[2132] in java-interest
Re: AWT instance variables
daemon@ATHENA.MIT.EDU (Arthur van Hoff)
Mon Sep 25 23:59:54 1995
From: Arthur.Vanhoff@Eng.Sun.COM (Arthur van Hoff)
To: egrossma@ncsa.uiuc.edu (Ed Grossman)
Date: Mon, 25 Sep 1995 18:53:34 -0800 (PDT)
Cc: jag@acorn.Eng.Sun.COM (James Gosling), java-interest@java.Eng.Sun.COM
In-Reply-To: <v02130502ac8cfb805ecc@[141.142.150.233]> from "Ed Grossman" at Sep 25, 95 08:16:49 pm
Hi Ed,
> I can hardly believe that you are arguing that I should not be allowed to
> provide such obviously useful items as a menu sorted by command name or an
> object that, because of special knowledge of the structure in which it
> existed, didn't need to use the standard "add" interface (along with the
> accompanying update overhead) to set its own parent.

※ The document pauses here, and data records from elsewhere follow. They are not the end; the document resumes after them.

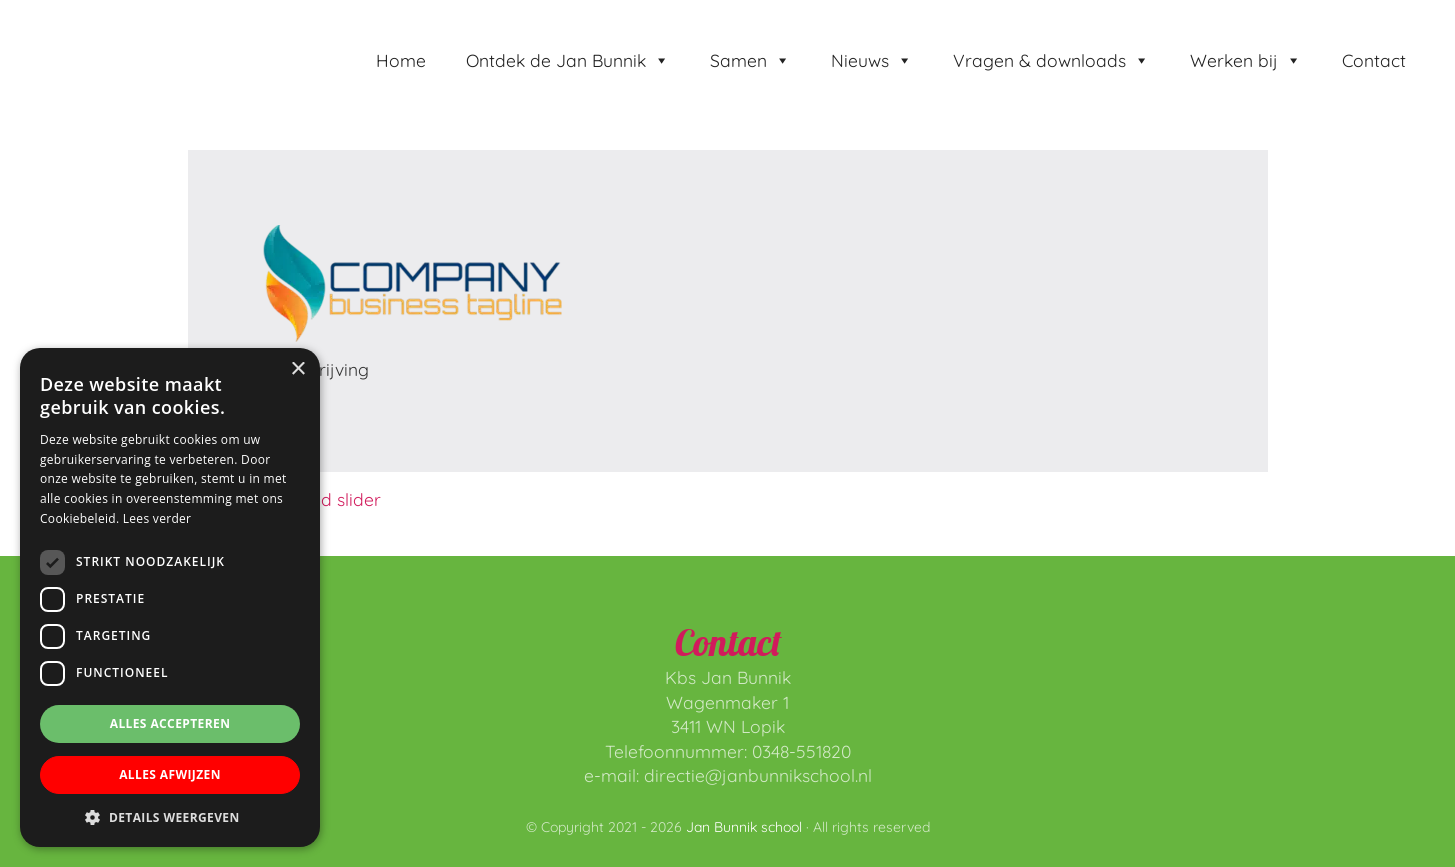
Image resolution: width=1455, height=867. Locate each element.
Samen (750, 60)
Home (401, 60)
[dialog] (170, 597)
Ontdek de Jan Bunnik (568, 60)
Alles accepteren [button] (170, 723)
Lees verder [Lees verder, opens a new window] (157, 518)
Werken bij (1246, 60)
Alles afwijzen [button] (170, 774)
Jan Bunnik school (140, 21)
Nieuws (872, 60)
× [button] (297, 369)
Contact (1374, 60)
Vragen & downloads (1051, 60)
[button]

The awt components have a platform depended counter part called their peer
components. These correspond to Motif components on Unix and actual Win32
components on the PC. If you were allowed to randomly change an AWT component's
state it would not be appropriatly reflected in the peer object.
> You claim this would "break" AWT. Perhaps this is the where we
> misunderstand each other. I don't really see how adding subclasses could
> break AWT; certainly the subclasses would not work properly unless they
> were careful to clean up any messes they made by not following the standard
> interfaces, but AWT itself and the classes comprising it would still be
> inviolate, and any code using only AWT classes would work as advertised.
You can add as many subclasses as you like. As long as they stick the the
AWT APIs they will work fine! The only concern is that these subclasses can't
directly manipulate the internal state their superclasses. By the way, this
seems like a very common and useful OO methodology to me...
> In object-oriented programming, there is always a tension between reuse and
> encapsulation. The more that the internals are hidden, the harder it is to
> make modifications to an object that were not foreseen by the original
> developer. This is one reason the protected access specifier was created,
> so that an object coudl present a completely encapsulated interface to
> other classes while providing a less restricted interface to its own
> subclass. By more or less ignoring the protected access specifier, you
> have chosen to stay almost completely on the encapsulation side of the
> spectrum, and by doing so, you make it almost impossible for any other
> developers to extend the toolkit via inheritance.
Unless we provide total encapsulation you would be able to exploit platform
dependent behaviours by manipulating a component's state. We can't guarantee
consitency across platforms that way. It would be a loosing battle.
> In fact, it's clear that even the class hierarchy that your own toolkit
> provides could not exist if it weren't for the odd default state that in
> C++ terms, makes every class in the AWT package a friend of every other.
> Look at the Container, which would not even be able to set the parents of
> its children if it weren't for this feature.
Right. But the again, the Motif implementation has to obey the same rules
as you do. It seems to be happy with those rules.
> In conclusion, I'd like to point out that if you expect the AWT to be used
> for anything other than applet development, it will need to be extensible.
> Any major project written in AWT will need additional user interface
> components. Object-oriented toolkits generally allow extension in two ways
> - inheritance and composition.
You can extend the AWT both through inheritance and composition. I don't
understand what your problem is.
> By providing such a limited interface to
> subclasses, you have effectively removed inheritance as an option.
I agree that some interfaces are a little restrictive but in general I
believe that this is the right thing to do.
> I urge
> you to look at the class hierarchy provided by other object-oriented
> toolkits, find a few classes that are related to ones in the AWT, but
> somewhat different (so that it is natural to consider implementing them via
> inheritance) and then determine whether you could in fact implement them
> given the public AWT interface. I've already given you several examples.
I can't remember what your examples are. I'm sorry to hear that you
unhappy with the AWT. I'm really pleased with it.